Allegations of Sexual Abuse

False Allegations

"Michael"



Sunday Star Times
February 22, 1998
page 3

Freed man seeks $300,000
by Donna Chisholm

A man who spent 14 months in jail wrongly branded the sex abuser of his own son is seeking more than $300,000 compensation for himself and his parents.

 

The man -- freed when his son admitted he had lied after being nagged by a family counsellor -- is the first to seek compensation since Cabinet laid down new rules in the wake of the David Dougherty case.

 

The Sunday Star-Times revealed in November that another man, former IHC caregiver Andrew Craig, had been jailed after it was discovered he, not the father, was the real abuser.

 

The man's lawyer, barrister Rob Harrison, refused to confirm the size of the claim sent to Justice Minister Doug Graham on Friday, but it is understood it will cover actual loss and emotional harm.

 

The man's parents almost bankrupted themselves to pay for their son's defence -- his 68-year-old mother last week returned to work in an apple packing shed in Nelson because the case took all their savings.

 

Worse, his mother said, it destroyed their lives.

 

"I don't know if you can measure the emotional cost of something like this," she said.

 

"To know that your son, someone you love, has been accused and found guilty of something he didn't do -- I don't know words that can describe it."

 

She remembered vividly her first visit to her son in Mt Eden prison.

 

"My husband and I were just crying.

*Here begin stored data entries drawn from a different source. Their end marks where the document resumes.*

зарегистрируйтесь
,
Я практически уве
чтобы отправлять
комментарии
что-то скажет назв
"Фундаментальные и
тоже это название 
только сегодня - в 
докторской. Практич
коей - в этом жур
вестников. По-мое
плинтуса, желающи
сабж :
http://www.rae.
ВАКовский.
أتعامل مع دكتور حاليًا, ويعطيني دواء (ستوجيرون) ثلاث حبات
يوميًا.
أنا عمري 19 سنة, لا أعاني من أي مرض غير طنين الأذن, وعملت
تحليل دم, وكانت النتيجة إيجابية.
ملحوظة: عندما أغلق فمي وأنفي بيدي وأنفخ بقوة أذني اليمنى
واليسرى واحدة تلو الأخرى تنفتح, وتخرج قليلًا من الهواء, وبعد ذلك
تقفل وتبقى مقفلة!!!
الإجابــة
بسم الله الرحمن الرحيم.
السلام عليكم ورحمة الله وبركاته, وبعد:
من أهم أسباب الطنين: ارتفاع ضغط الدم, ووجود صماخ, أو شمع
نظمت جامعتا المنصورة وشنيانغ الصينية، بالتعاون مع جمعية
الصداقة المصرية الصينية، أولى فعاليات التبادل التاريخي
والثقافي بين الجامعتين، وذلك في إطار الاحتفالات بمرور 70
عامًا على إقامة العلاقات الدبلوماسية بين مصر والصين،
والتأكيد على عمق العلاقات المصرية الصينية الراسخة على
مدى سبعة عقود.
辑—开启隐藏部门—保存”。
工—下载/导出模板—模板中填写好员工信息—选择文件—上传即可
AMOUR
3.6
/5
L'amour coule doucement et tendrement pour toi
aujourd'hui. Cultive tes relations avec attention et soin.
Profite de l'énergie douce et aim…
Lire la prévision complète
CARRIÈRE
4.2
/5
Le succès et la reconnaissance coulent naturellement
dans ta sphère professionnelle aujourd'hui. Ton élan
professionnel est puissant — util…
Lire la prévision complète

To go into a place like that    I just thought `How could this happen to us?'

 

"They brought out my son and there was this perspex between us. I asked the guard, ‘Please let me hug my son' and he said `I'm sorry, I can't do that'.

 

"So we did what you see on TV and I used to think it was corny: We held our hands up to the glass. He was crying and saying `Mum, get me out of here'. What could I do?"

 

She and her husband, who had retired to a mortgage-free $150,000 home in Blenheim, sold it, traded down to a $100,000 home with a $30,000 mortgage, and spent $50,000 on his appeal.

 

The Appeal Court quashed the convictions and refused to order a new trial.

 

The judges noted the son had retracted the allegations against his father and had named Andrew Craig as his abuser before his father's trial.

 

This information was given to the police -- before the trial -- but was never passed on.

 

The son said he blamed his father because he had been disciplined for being naughty and because his counsellor "kept nagging me, asking the same questions over and over".

 

The boy had been in counselling because of behaviour problems.

 

The father, who now lives with both his sons and new partner, said he carried the stigma of being a paedophile for three years after he was charged.

 

"Compensation would say that what they did to me was wrong."

 

But he also wanted to repay his family and partner for their support. "Compensation will help me get my life back."

 

Cabinet's new rules on compensation, released after the Government refused to pay David Dougherty for more than three years he spent in jail for a rape he did not commit, say, among other criteria, acquitted or pardoned people must prove their innocence to qualify.